In the entries below, the lines from the one with "Opera Santa Barbara – Elmer Gantry" through the one with "JomeTech Africa ·" are to be copied exactly; both ends count.

**RECORDED DATA**
-=-=-=-=-

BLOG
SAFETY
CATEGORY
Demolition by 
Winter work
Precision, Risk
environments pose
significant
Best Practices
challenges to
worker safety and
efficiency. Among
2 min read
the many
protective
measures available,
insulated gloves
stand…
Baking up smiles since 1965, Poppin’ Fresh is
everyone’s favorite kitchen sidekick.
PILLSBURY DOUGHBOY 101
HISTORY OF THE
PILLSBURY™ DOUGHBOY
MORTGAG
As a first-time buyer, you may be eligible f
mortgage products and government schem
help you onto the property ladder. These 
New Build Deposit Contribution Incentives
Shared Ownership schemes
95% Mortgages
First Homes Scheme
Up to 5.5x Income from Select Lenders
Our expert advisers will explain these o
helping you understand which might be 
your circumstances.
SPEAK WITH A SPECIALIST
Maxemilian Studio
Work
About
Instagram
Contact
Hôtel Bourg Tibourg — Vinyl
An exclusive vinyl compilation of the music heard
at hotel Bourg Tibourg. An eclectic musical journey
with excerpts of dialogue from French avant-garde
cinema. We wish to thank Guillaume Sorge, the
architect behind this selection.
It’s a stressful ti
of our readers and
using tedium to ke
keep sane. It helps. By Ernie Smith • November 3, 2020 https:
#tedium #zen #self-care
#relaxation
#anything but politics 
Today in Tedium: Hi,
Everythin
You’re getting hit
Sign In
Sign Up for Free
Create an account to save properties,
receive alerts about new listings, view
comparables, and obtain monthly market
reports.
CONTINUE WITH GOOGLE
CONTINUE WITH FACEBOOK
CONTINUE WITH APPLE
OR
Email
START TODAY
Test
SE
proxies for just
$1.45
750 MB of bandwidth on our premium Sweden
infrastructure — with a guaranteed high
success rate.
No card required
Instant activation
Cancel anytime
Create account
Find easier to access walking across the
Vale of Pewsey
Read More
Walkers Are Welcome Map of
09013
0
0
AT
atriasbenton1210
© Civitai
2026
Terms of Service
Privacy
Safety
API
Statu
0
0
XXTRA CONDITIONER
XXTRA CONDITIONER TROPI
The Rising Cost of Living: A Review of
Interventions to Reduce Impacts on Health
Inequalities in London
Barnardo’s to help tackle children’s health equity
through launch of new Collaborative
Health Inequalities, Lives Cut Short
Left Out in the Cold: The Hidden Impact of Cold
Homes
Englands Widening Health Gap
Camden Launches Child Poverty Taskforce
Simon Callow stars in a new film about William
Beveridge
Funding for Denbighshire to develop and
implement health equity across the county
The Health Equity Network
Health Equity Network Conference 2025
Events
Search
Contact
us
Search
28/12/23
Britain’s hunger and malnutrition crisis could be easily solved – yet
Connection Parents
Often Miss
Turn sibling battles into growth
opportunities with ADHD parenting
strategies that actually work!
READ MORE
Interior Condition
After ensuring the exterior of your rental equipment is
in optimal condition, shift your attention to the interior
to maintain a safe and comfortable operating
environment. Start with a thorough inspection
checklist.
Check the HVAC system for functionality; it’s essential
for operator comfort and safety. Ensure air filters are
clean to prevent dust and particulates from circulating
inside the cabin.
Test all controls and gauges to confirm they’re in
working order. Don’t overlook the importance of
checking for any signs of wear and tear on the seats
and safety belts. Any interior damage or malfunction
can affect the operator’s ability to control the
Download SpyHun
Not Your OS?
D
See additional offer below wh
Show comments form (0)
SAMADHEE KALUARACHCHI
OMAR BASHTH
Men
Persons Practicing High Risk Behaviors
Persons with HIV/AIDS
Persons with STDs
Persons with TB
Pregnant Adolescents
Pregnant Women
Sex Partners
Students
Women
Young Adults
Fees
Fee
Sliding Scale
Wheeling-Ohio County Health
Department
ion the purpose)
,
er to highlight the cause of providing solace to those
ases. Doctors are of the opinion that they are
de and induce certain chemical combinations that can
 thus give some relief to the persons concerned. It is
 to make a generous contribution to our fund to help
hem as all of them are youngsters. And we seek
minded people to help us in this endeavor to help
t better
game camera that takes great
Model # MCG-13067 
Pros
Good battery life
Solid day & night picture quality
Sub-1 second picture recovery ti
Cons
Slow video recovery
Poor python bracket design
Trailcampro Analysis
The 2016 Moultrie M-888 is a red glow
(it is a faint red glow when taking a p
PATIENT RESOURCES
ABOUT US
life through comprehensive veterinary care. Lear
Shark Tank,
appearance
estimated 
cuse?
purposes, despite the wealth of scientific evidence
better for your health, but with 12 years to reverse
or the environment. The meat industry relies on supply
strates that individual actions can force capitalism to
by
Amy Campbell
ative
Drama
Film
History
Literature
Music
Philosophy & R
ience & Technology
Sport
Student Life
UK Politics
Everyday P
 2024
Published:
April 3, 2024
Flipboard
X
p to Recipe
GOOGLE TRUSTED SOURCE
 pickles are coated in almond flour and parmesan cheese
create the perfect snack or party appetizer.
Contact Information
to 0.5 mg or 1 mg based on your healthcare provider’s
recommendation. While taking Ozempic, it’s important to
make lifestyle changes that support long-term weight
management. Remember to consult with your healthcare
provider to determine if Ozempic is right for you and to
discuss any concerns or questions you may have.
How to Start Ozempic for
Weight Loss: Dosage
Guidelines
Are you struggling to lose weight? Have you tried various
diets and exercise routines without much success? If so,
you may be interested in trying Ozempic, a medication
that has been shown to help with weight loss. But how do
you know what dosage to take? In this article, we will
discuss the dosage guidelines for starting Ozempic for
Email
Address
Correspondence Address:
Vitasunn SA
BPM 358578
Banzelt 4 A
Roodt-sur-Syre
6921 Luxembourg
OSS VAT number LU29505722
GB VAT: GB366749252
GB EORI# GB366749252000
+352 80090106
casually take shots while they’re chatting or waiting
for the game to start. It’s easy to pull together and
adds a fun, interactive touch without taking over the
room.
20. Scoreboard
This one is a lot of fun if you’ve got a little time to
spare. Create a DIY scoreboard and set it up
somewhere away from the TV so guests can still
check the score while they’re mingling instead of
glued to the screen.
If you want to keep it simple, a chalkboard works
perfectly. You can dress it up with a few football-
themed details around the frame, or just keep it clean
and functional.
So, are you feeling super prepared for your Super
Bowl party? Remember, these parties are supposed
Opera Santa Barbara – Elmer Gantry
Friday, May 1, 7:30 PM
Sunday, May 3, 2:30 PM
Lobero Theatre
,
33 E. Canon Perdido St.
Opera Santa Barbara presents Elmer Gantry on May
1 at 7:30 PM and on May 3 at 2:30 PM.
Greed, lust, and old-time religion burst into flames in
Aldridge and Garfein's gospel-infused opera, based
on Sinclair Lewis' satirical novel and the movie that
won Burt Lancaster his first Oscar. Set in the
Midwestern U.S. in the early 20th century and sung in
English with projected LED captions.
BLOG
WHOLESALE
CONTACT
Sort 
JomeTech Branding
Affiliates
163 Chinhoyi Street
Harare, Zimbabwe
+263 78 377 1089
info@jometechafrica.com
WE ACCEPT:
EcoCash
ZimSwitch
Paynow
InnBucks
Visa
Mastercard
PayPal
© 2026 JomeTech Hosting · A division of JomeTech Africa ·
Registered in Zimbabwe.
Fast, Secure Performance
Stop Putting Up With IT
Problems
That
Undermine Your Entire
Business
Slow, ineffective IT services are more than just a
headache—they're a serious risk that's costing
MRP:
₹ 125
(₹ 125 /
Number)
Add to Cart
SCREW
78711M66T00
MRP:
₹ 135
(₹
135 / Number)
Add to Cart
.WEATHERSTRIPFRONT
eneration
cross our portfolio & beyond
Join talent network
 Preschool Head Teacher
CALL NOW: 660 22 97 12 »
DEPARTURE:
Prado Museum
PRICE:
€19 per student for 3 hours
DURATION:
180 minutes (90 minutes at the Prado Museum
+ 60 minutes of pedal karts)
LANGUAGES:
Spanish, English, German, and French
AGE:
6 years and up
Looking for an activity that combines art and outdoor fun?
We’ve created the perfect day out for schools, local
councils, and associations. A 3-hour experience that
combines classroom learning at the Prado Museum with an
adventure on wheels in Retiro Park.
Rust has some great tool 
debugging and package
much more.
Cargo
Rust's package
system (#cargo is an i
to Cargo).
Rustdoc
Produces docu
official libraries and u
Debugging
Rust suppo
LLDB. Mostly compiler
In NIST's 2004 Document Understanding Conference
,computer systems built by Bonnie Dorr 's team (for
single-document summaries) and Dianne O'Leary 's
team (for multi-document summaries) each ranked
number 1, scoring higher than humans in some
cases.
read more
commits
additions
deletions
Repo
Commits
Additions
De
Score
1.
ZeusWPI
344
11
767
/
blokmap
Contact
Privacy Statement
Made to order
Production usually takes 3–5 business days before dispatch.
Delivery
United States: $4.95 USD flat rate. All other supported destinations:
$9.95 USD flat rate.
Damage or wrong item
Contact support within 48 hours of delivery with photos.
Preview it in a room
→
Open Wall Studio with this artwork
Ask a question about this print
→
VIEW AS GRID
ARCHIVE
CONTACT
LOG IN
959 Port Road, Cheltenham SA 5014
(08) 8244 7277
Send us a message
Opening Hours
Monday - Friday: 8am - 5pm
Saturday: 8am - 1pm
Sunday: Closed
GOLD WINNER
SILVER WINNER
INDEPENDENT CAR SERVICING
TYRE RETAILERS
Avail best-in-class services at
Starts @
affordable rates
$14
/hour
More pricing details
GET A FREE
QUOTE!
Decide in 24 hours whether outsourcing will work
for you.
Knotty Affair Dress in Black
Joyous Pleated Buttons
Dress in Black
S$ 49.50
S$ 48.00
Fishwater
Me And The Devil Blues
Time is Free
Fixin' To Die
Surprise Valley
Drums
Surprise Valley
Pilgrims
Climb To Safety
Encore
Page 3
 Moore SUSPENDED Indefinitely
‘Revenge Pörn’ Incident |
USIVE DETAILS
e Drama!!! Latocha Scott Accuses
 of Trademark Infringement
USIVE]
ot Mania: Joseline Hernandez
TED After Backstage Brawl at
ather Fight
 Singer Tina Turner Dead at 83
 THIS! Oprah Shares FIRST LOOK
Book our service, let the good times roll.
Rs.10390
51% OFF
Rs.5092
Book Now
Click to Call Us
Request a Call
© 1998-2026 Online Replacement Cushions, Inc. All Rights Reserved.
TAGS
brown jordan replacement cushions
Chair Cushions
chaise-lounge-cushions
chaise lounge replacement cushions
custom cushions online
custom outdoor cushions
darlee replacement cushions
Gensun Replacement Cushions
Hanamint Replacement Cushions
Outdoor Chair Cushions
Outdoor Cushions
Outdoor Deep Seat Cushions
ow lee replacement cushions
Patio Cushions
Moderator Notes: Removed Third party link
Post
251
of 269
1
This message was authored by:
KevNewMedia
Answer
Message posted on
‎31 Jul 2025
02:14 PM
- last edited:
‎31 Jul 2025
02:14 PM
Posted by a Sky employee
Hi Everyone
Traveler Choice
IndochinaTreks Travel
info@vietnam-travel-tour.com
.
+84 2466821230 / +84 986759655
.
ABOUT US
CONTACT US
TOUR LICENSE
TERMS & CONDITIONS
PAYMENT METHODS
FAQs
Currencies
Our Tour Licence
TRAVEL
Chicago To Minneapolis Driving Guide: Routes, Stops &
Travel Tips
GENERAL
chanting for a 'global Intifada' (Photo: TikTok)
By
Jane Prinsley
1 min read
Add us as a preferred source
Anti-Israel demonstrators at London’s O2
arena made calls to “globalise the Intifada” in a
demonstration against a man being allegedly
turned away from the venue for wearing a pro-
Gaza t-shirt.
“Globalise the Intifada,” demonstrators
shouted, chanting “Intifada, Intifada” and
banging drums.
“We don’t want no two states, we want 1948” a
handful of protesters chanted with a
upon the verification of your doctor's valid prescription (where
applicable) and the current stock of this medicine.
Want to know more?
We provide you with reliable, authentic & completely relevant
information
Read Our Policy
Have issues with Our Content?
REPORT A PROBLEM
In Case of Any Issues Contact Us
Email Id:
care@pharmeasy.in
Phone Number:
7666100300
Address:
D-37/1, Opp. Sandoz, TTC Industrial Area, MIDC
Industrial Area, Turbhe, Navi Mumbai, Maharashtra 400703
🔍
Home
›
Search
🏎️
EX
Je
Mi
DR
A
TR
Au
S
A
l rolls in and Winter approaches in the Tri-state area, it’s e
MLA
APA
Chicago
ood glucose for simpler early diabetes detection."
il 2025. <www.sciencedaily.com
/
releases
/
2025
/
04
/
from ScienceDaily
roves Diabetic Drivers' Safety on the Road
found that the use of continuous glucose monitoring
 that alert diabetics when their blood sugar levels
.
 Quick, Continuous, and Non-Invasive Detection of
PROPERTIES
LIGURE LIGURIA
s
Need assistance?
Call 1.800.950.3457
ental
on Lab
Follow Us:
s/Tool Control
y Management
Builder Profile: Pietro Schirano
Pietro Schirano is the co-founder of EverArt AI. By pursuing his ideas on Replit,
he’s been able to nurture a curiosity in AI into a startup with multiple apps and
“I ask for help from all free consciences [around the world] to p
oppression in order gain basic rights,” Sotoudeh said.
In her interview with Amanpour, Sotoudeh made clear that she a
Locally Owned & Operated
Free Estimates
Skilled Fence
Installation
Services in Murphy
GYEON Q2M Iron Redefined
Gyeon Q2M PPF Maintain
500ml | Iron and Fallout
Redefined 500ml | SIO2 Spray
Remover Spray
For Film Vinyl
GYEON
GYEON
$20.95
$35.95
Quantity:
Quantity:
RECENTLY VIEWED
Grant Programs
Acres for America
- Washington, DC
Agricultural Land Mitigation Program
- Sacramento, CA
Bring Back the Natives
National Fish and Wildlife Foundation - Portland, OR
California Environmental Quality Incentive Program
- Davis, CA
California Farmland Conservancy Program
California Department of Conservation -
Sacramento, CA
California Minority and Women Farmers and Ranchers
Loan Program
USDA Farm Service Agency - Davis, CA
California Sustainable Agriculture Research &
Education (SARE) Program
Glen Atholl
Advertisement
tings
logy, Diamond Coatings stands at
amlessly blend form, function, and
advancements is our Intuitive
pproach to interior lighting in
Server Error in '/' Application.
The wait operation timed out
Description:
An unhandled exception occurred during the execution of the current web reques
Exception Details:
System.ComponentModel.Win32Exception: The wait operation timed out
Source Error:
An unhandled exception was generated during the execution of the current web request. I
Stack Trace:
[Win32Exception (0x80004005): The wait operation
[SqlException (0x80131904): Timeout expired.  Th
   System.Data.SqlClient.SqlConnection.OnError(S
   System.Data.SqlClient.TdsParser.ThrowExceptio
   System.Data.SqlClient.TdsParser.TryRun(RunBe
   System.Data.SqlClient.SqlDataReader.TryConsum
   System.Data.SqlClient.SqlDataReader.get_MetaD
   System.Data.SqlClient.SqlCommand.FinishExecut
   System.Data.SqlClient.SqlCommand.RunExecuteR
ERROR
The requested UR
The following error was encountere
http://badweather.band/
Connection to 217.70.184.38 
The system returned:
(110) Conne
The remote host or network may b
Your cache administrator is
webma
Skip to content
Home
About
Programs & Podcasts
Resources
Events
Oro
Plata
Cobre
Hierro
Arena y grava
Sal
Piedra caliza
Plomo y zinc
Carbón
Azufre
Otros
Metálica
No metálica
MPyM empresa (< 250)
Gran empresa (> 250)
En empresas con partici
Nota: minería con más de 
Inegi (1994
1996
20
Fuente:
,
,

-=-=-=-=-

**TASK RESULT**
Opera Santa Barbara – Elmer Gantry
Friday, May 1, 7:30 PM
Sunday, May 3, 2:30 PM
Lobero Theatre
,
33 E. Canon Perdido St.
Opera Santa Barbara presents Elmer Gantry on May
1 at 7:30 PM and on May 3 at 2:30 PM.
Greed, lust, and old-time religion burst into flames in
Aldridge and Garfein's gospel-infused opera, based
on Sinclair Lewis' satirical novel and the movie that
won Burt Lancaster his first Oscar. Set in the
Midwestern U.S. in the early 20th century and sung in
English with projected LED captions.
BLOG
WHOLESALE
CONTACT
Sort 
JomeTech Branding
Affiliates
163 Chinhoyi Street
Harare, Zimbabwe
+263 78 377 1089
info@jometechafrica.com
WE ACCEPT:
EcoCash
ZimSwitch
Paynow
InnBucks
Visa
Mastercard
PayPal
© 2026 JomeTech Hosting · A division of JomeTech Africa ·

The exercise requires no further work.